Gli avvocati della famiglia di Paty hanno condannato le sentenze come eccessivamente indulgenti. «Un uomo decapitato per strada non è niente», ha detto ai giornalisti l’avvocato Virginie Le Roy, aggiungendo che la famiglia ha provato «rabbia», «delusione» e «incomprensione» per i verdetti. «Il ruolo dei minorenni è stato fondamentale nella sequenza degli eventi che hanno portato al suo assassinio», ha detto.

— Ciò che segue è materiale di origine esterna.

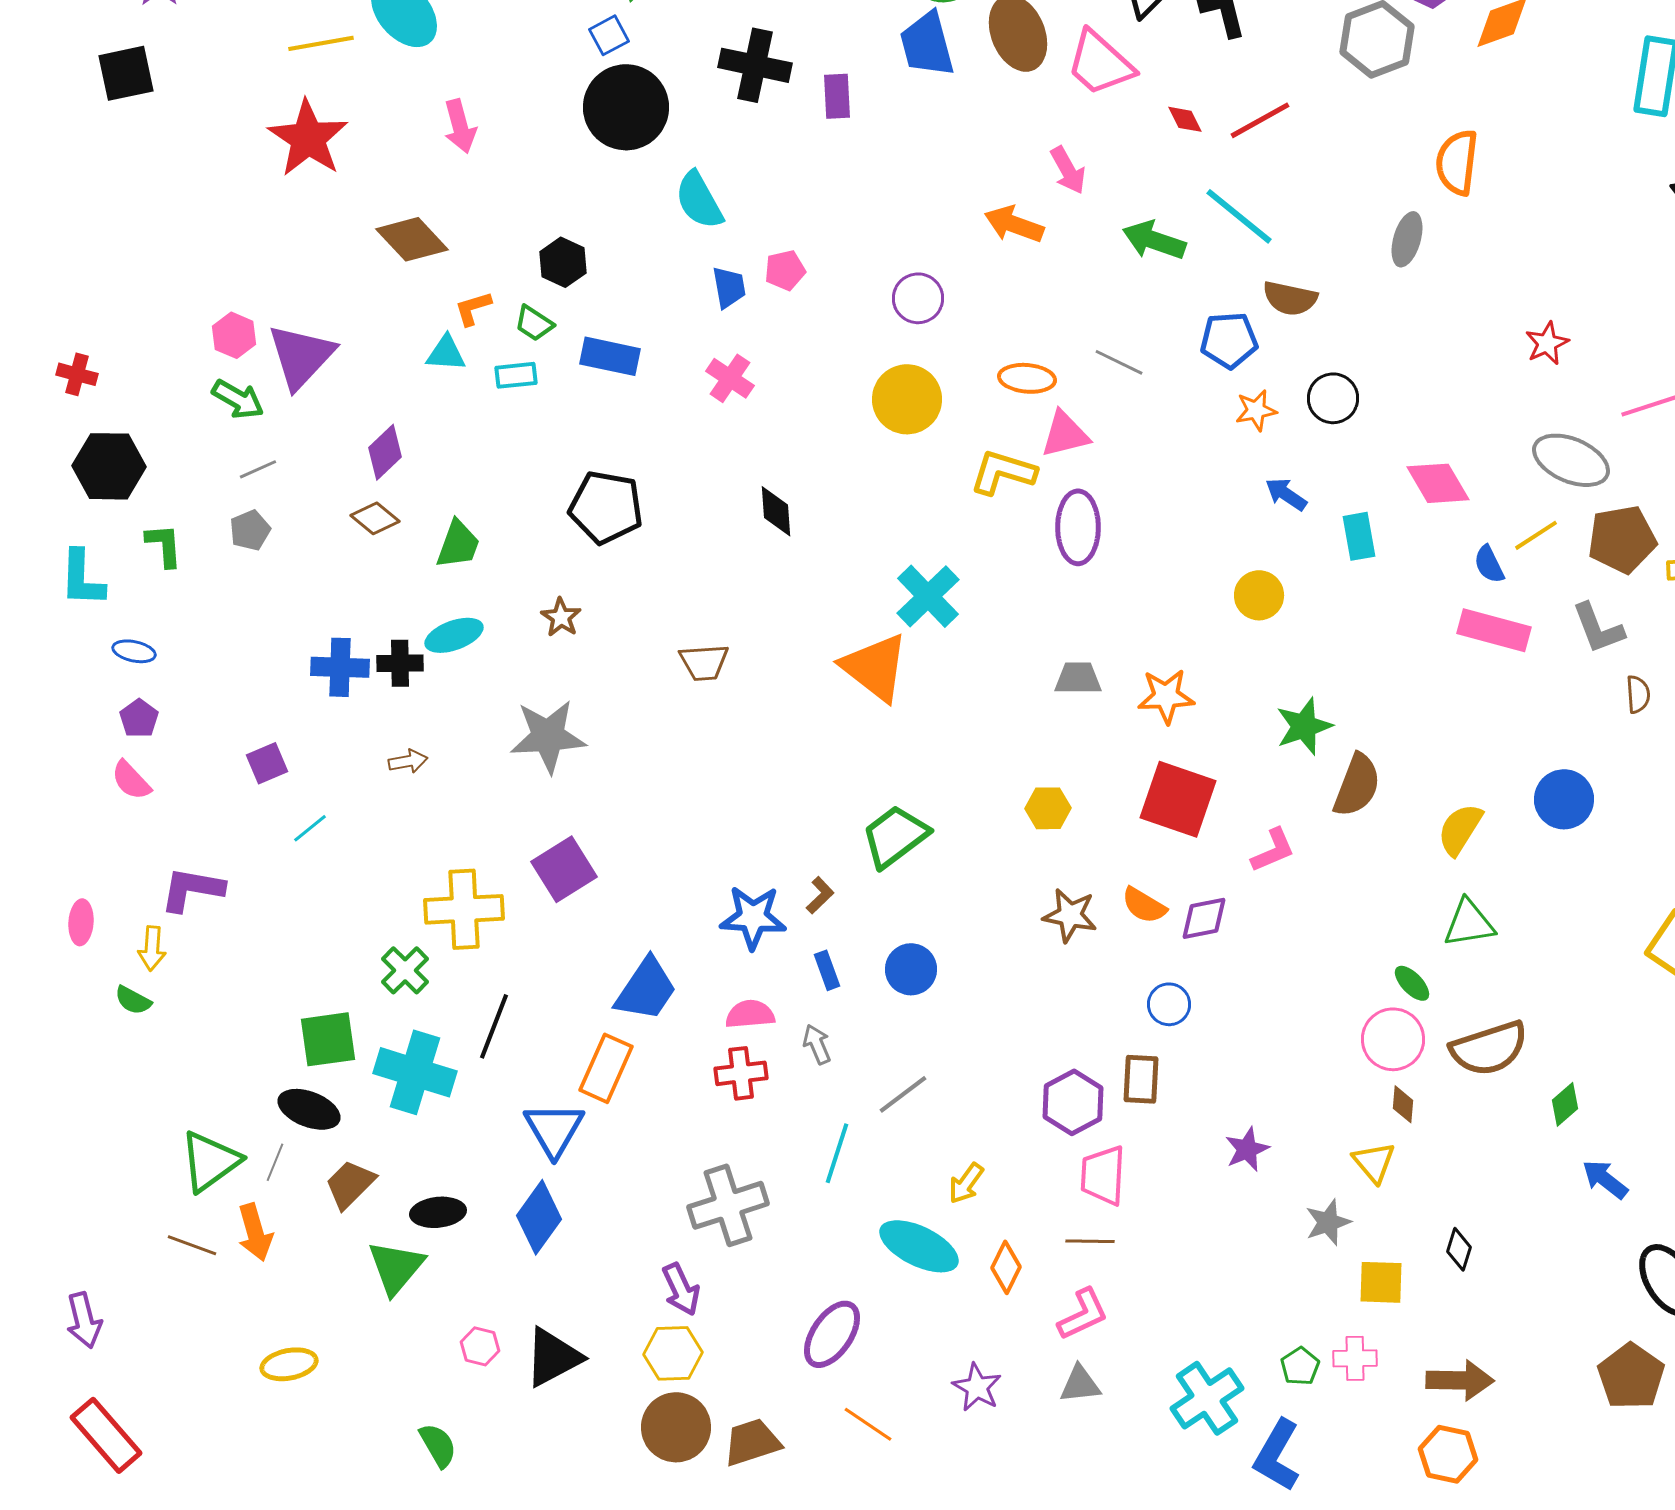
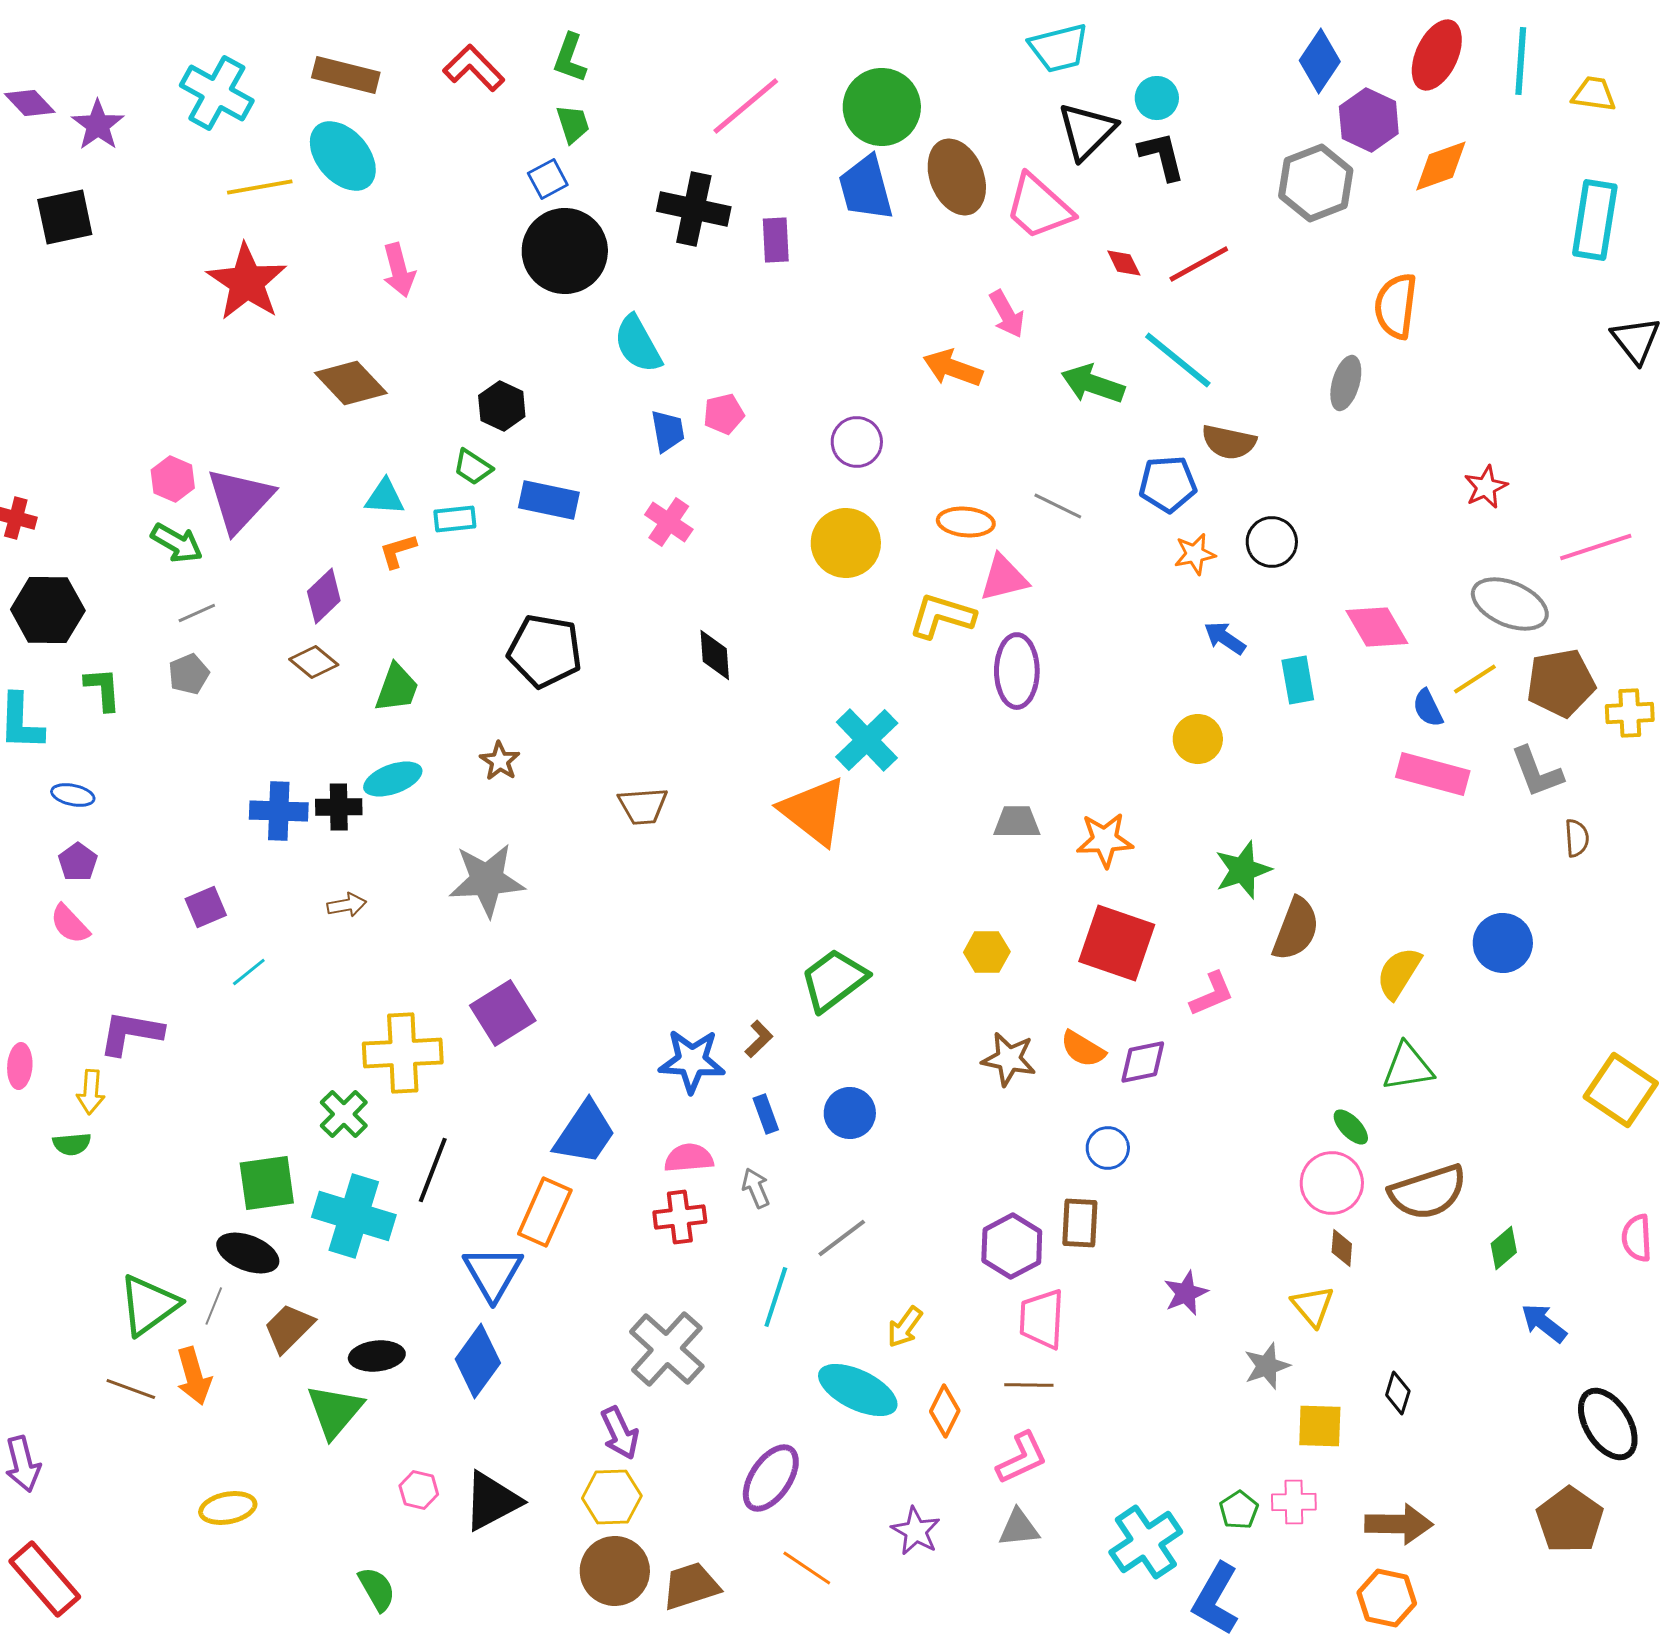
orange L-shape: (473, 308) -> (398, 551), moved
green semicircle: (133, 1000) -> (72, 1144), turned -33
gray cross: (728, 1205) -> (667, 1349), turned -30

Otto adulti dovranno affrontare un processo separato l’anno prossimo per il loro presunto ruolo nell’omicidio. Uno di loro, il padre della ragazza di 13 anni, è accusato di aver pubblicato video sui social media in cui incitava alla violenza della folla contro Paty.
I musulmani, molti dei quali provenienti dalle ex colonie francesi del Nord Africa, costituiscono circa il 10% della popolazione francese. Il governo ha lottato per integrare questa considerevole minoranza e gli episodi di estrema violenza da parte degli islamici radicali non sono rari.
Solo negli ultimi due mesi, un uomo ha gridato «Allahu Akbar» prima di accoltellare tre persone a Parigi, una donna è stata uccisa dalla polizia perché aveva minacciato di farsi esplodere su un treno nella capitale, e un insegnante è stato accoltellato a morte da un gruppo ceceno nella città di Arras.
Non va dimenticata, inoltre, la grave rivolta etnica, con violenze e razzie, che la scorsa estate ha incendiato le banlieue delle città francesi.
L’instaurazione di un regime di anarco-tirannia in Francia procede spedita, nell’impunità totale, con l’aiuto dello Stato moderno stesso, che è una macchina creata per schiacciare e violentare i popoli, riprogrammarli ed ucciderli.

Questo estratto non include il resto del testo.